Lord Darzi said: ‘In the last 15 years, the NHS was hit by three shocks – austerity and starvation of investment, confusion caused by top-down reorganisation, and then the pandemic which came with resilience at an all-time low. Two out of three of those shocks were choices made in Westminster. 

‘It took more than a decade for the NHS to fall into disrepair so it’s going to take time to fix it. But we in the NHS have turned things around before, and I’m confident we will do it again.’

RCGP Professor Kamila Hawthorne said that it ‘makes absolute sense’ to shift resources into primary care and it is ‘encouraging’ to see this made clear in Lord Darzi’s report.   

She said: ‘The report makes for stark reading but it echoes much of what the college has been warning about, and what our members are telling us.

‘Lord Darzi acknowledges that primary care is consistently delivering more care, with a shrinking proportion of the NHS budget. This must be rectified.   

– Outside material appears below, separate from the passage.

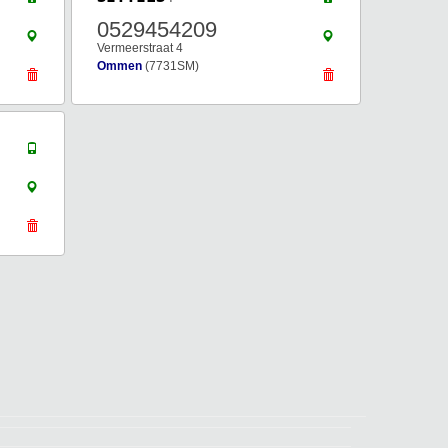
0529454209
Vermeerstraat 4
Ommen
(7731SM)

‘Recognising the problems and their causes is a good first step. We now look forward to seeing how the recommendations in this report will be put into practice, and are keen to work with the government to make their vision to shift more resources into the community a reality.

‘Resetting the way we deliver health in England is now imperative. General practice is under enormous pressure, but with the right investment and initiatives – including to recruit and retain more GPs – we can turn things around, allowing GPs to deliver the safe, timely and appropriate care our patients need and that we are trained to, and want to, provide.’